In his messages, Fumo blasted the prosecutors as "evil," his jury as "dumb, corrupt, and prejudiced," and his offenses as "my so-called crime." He promises an old ally - a serving state senator - that upon release, he will make a comeback in politics and "begin building again."

This would hardly be without precedent in Pennsylvania politics. Notably, Fumo's predecessor in his South Philadelphia district - the late State Sen. Henry J. "Buddy" Cianfrani - set up lucrative shop as a political consultant after serving time on a federal corruption conviction.

On Friday, the defense released its own set of e-mails, sketching a different portrait of Fumo from the massive number he sent.

The defense argued the e-mails showed that, in his "more reflective moments," Fumo realized he was too old to restart his career as a lobbyist and that he probably would be barred from doing that anyway.

In one e-mail, Fumo wondered why the government seemed to treat him like the "Unabomber and Oklahoma bombers combined?"

Of course, Timothy McVeigh, who blew up a federal building in Oklahoma, has been executed. "Unabomber" Theodore Kaczynski is serving life without parole.

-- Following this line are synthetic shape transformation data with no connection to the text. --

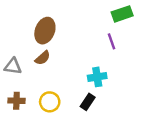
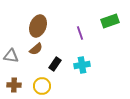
green rectangle: (122, 14) -> (110, 21), moved
purple line: (111, 41) -> (80, 33), moved
black rectangle: (88, 102) -> (55, 64), moved

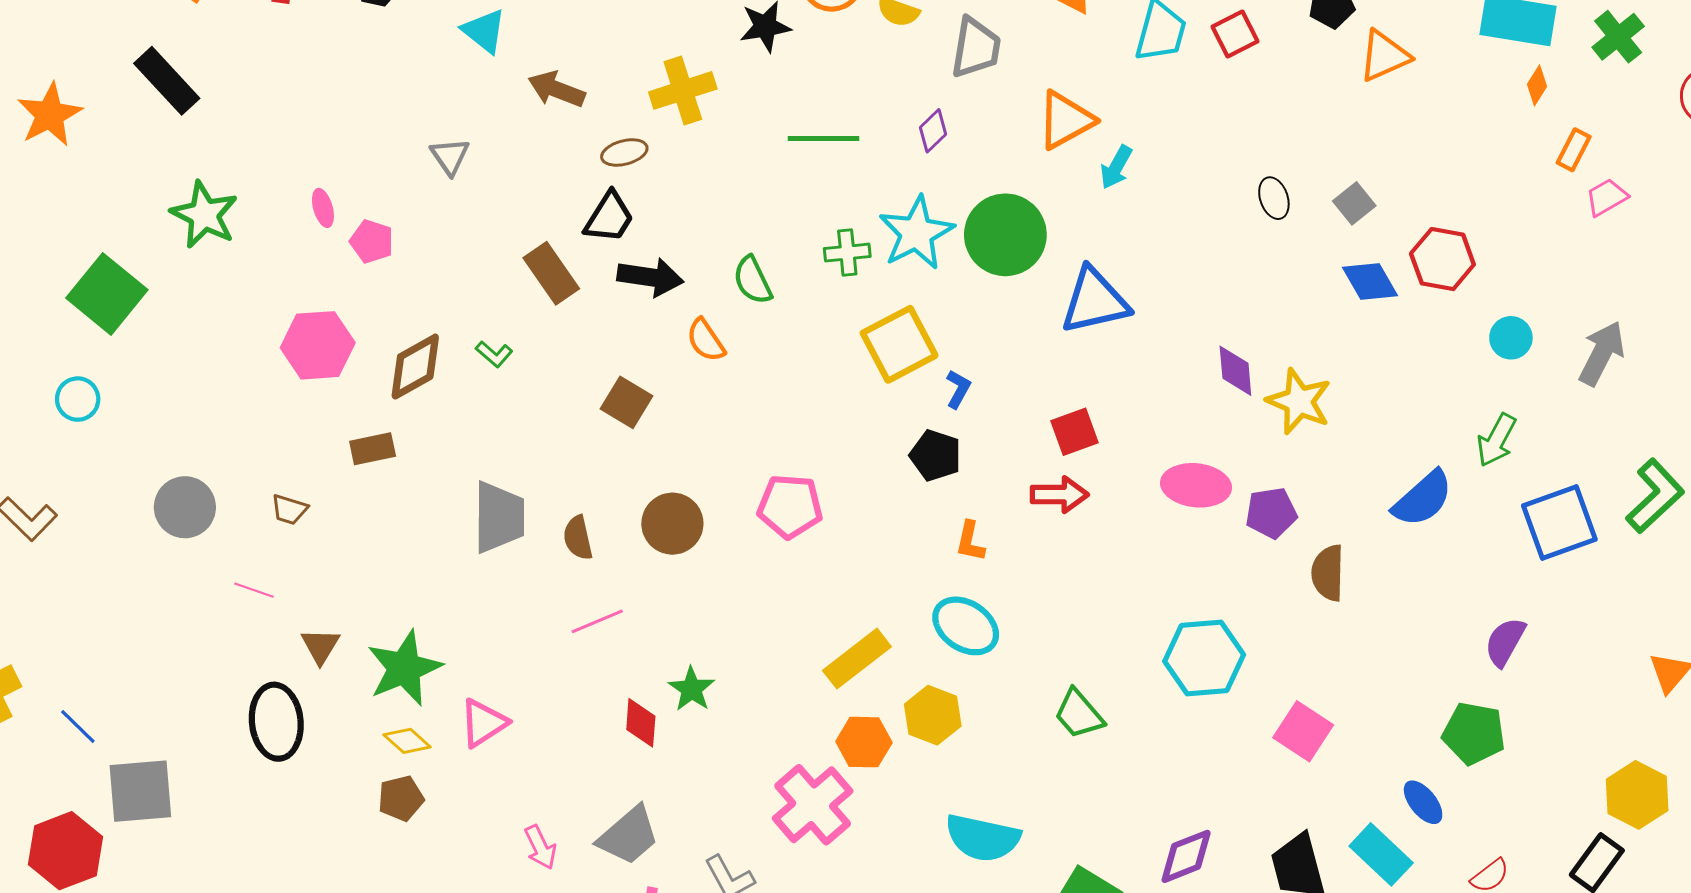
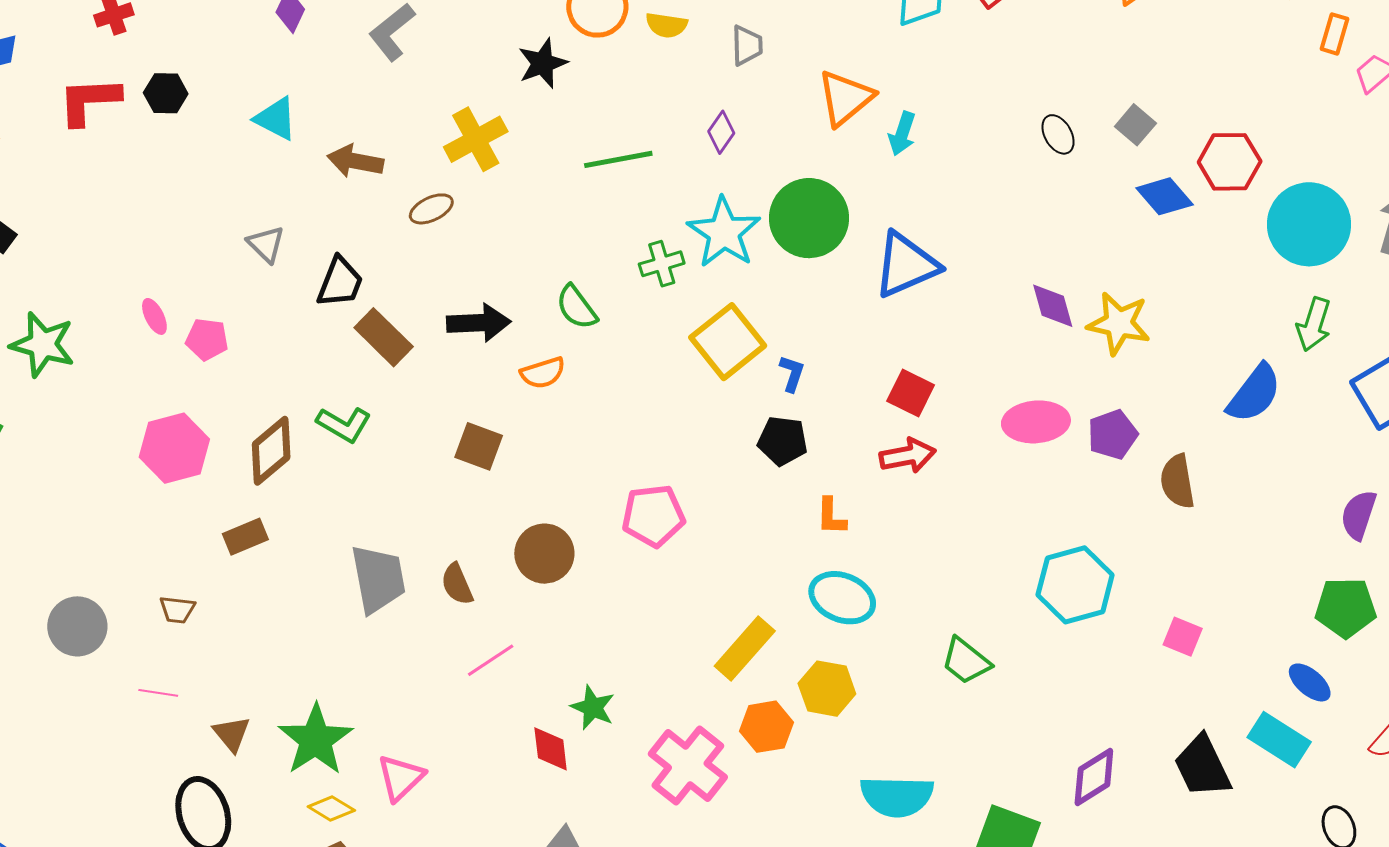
gray trapezoid: (976, 48) -> (747, 45), size x0.7
black trapezoid: (609, 217) -> (340, 282), moved
cyan circle: (1511, 338) -> (1309, 224), size x2.0
orange semicircle: (706, 340) -> (543, 373), turned -63
green L-shape: (494, 354) -> (344, 424), size x1.5
red square: (1074, 432) -> (911, 393), turned -33
pink square: (1303, 731) -> (1183, 637), size x0.7
pink cross: (813, 805) -> (688, 766), moved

Minus profanities, Fumo also wrote, "It is VERY frustrating. Plus I've been here almost 2 years and I don't have any finality to my sentence! This is not fair or just! It is cruel.

"I too am a human being. Albeit a felonious one!:-(" The e-mail war left lawyers in town pondering its impact, if any.

Under one school of thought, the electronic evidence might give Buckwalter a new reason to increase Fumo's sentence.

On the other hand, it might reaffirm Buckwalter's previous view that prosecutors had overreached, said Berman, the Ohio State sentencing expert.

"It may harden the judge's desire to stick it to the government," Berman said.

Richman, the Columbia professor, said Buckwalter may well be pondering how much the Third Circuit court was focusing on his legal missteps, as opposed to the bottom line of the 55-month sentence he imposed two years ago.

"If he focuses on the process and reinstates the same sentence," Richman said, "he may well find out."

By that, Richman said, he meant the prosecutors could lodge yet another appeal should Buckwalter not increase the sentence.